- _WORK ITEM_
Stop after the line that contains "streamlining your substance"; until then, restate each line of the entries word for word from the very first.

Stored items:
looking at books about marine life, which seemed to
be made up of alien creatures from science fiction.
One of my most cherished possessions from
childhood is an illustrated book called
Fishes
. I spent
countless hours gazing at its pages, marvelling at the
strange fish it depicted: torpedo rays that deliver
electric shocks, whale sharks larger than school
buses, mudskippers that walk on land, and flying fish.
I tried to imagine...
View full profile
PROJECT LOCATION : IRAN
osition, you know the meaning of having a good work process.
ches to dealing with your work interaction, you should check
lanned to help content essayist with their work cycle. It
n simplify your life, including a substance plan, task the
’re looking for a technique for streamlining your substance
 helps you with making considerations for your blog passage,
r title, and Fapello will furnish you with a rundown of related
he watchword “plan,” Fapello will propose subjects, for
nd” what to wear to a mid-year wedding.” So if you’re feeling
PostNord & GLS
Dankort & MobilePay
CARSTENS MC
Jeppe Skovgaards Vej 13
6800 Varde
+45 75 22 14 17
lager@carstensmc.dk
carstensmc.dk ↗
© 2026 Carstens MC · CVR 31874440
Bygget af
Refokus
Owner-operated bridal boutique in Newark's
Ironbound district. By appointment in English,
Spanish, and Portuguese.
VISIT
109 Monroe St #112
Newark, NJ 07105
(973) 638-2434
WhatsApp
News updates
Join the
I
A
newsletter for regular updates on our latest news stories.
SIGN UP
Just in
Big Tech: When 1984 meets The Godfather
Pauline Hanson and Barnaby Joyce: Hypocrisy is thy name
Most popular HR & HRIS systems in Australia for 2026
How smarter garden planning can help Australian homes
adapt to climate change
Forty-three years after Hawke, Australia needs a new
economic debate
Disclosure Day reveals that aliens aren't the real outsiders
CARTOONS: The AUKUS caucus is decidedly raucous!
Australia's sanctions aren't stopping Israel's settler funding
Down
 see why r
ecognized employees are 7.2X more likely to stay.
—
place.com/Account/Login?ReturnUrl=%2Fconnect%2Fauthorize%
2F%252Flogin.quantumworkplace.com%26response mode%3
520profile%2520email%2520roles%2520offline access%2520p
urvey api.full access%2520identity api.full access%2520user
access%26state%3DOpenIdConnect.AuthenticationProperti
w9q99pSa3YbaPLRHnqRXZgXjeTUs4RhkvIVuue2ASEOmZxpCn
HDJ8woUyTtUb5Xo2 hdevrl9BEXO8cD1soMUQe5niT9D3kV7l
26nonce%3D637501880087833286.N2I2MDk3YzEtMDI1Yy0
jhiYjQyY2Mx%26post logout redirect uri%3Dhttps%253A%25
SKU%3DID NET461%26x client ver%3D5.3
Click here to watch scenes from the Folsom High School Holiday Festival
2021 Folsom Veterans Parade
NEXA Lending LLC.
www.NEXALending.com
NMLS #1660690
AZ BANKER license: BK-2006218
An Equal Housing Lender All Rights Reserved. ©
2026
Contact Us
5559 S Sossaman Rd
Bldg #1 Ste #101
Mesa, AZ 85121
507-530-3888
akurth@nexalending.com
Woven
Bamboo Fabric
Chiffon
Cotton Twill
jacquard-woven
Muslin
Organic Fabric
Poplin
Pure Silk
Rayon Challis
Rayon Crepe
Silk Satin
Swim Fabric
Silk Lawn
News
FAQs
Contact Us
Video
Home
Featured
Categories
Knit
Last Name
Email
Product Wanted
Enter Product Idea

- _EXPECTED ANSWER_
looking at books about marine life, which seemed to
be made up of alien creatures from science fiction.
One of my most cherished possessions from
childhood is an illustrated book called
Fishes
. I spent
countless hours gazing at its pages, marvelling at the
strange fish it depicted: torpedo rays that deliver
electric shocks, whale sharks larger than school
buses, mudskippers that walk on land, and flying fish.
I tried to imagine...
View full profile
PROJECT LOCATION : IRAN
osition, you know the meaning of having a good work process.
ches to dealing with your work interaction, you should check
lanned to help content essayist with their work cycle. It
n simplify your life, including a substance plan, task the
’re looking for a technique for streamlining your substance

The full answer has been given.